La tesis ubica a Trump y Milei como “emprendedores del agravio”, líderes que capitalizan el malestar social para redefinir la política como un combate moral absoluto. La retórica agresiva se convierte en un capital simbólico valioso, pero también en una espada de doble filo. Puede consolidar una base fiel, dirigir la agenda política y erosionar oposiciones; pero también generar rechazo, desgaste institucional y saturación emocional.

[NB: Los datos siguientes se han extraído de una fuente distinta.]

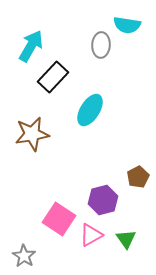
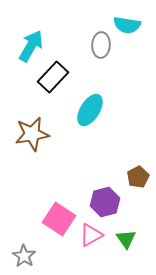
purple hexagon: moved 2 px right, 2 px down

Aberastury Gottschau plantea que la disputa por la democracia trasciende la política de políticas públicas y alcanza el terreno del lenguaje. El desafío consiste en construir discursos que no exacerben el conflicto sino que articulen formas de diálogo, cooperación y justicia social. En última instancia, la contienda no es sólo por el poder, sino por los términos en que ese poder se narra y representa.

Fuente: Aberastury Gottschau, X. N. (2025). Echoes of Discontent: Political Violence and Aggressive Discourse in Contemporary Populism. Karlshochschule International University.